"Acto I, Escena III
Laertes: Pero allí viene mi
padre; y, pues la ocasión es oportuna, me despediré de él otra vez. Su
bendición repetida será un nuevo consuelo para mí.
Polonio: ¿Aún estás aquí?
¡Qué pereza! A bordo, a bordo; el viento impele ya por la popa las velas, y a
ti solo aguardan. Recibe mi bendición y procura imprimir en la memoria estos
pocos preceptos. No publiques con facilidad lo que pienses, ni ejecutes cosa
bien premeditada primero. Debes ser afable, pero no vulgar en el trato. Une a
tu alma, con vínculos de acero, los amigos que adoptaste después de examinada
su conducta, pero no acaricies con mano pródiga a los que acaban de salir del
cascarón y aún están sin plumas. Huye siempre de mezclarte en disputas pero,
una vez metido en ellas, obra de manera que tu contrario huya de ti. Presta el
oído a todos y a pocos la voz. Oye las censuras de los demás pero reserva tu
propia opinión. Sea tu vestido tan costoso cuanto tus facultades lo permitan,
pero no afectado en su hechura; rico, no extravagante; porque el traje dice por
lo común quién es el sujeto, y los caballeros y principales señores franceses
tienen el gusto muy delicado en esta materia. Procura no dar ni pedir prestado
a nadie, porque el que presta suele perder a un tiempo el dinero y el amigo, y
el que se acostumbra a pedir prestado falta al espíritu de economía y buen
orden que nos es tan útil. Pero, sobre todo, usa de ingenuidad contigo mismo y
así no podrás ser falso con los demás, consecuencia tan precisa como que la
noche suceda al día. Adiós, y él permita que mi bendición haga fructificar en
ti estos consejos.
[…]
Acto III, Escena I
Hamlet: Ser o no ser: he
aquí el problema. ¿Cuál es más digna acción del ánimo: sufrir los tiros
penetrantes de la fortuna injusta u oponer los brazos a este torrente de
calamidades y darles fin con atrevida resistencia? Morir es dormir. No más. Y
con un sueño las aflicciones se acaban y los dolores sin número, patrimonio de
nuestra débil naturaleza… Éste es un término que deberíamos solicitar con
ansia. Morir es dormir… y tal vez soñar.

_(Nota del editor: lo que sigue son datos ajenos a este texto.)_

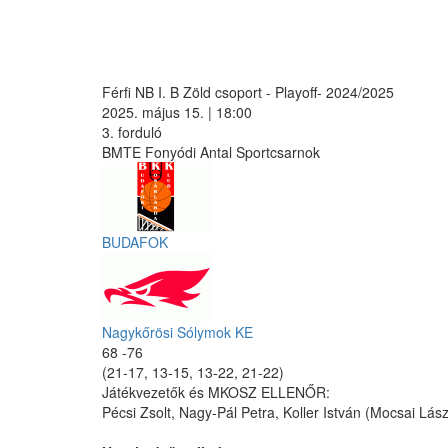
Férfi NB I. B Zöld csoport - Playoff- 2024/2025
2025. május 15. | 18:00
3. forduló
BMTE Fonyódi Antal Sportcsarnok
BUDAFOK
Nagykőrösi Sólymok KE
68 -76
(21-17, 13-15, 13-22, 21-22)
Játékvezetők és MKOSZ ELLENŐR:
Pécsi Zsolt, Nagy-Pál Petra, Koller István (Mocsai Lász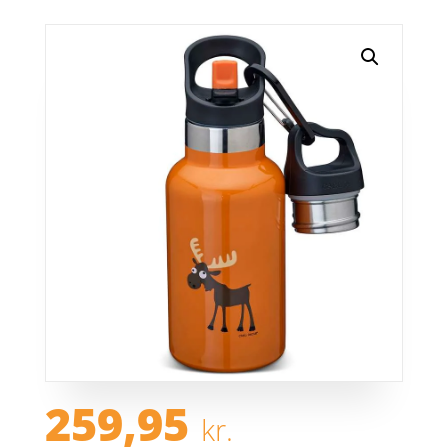
259,95
kr.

He aquí el gran obstáculo; porque al
considerar qué sueños pueden desarrollarse en el silencio del sepulcro, cuando
hayamos abandonado este despojo mortal, se siente un motivo harto poderoso para
detenerse. Ésta es la consideración que hace nuestra infelicidad tan larga,
haciéndonos amar la vida. ¿Quién, si esto no fuese, aguantaría la lentitud de
los tribunales, la insolencia de los empleados, las tropelías qye recibe el
pacífico, el mérito con que se ven agraciados los hombres más indignos, las
angustias de un mal pagado amor, las injurias y quebrantos de la edad, la
violencia de los tiranos, el desprecio de los soberbios, cuando el que todo
esto sufre pudiera evitárselo y procurarse la quietud con sólo un puñal? ¿Quién
podría tolerar tanta opresión, sudando, gimiendo bajo el peso de una vida
molesta, si no fuese porque el temor de que existe alguna cosa más allá de la muerte (país desconocido, de cuyos
límites ningún caminante torna) nos embaraza en dudas y nos hace sufrir los
males que nos cercan, antes de ir a buscar otros de que no tenemos seguro
conocimiento? Esta previsión nos hace a todos cobardes; así, la natural tintura
del valor se debilita con los barnices pálidos de la prudencia. Las empresas de
mayor importancia, por esta sola consideración, mudan camino, no se ejecutan, y
se reducen a designios vanos. Pero… ¿qué veo? ¡La hermosa Ofelia! Graciosa
niña, espero que mis defectos no serán olvidados en tus oraciones”.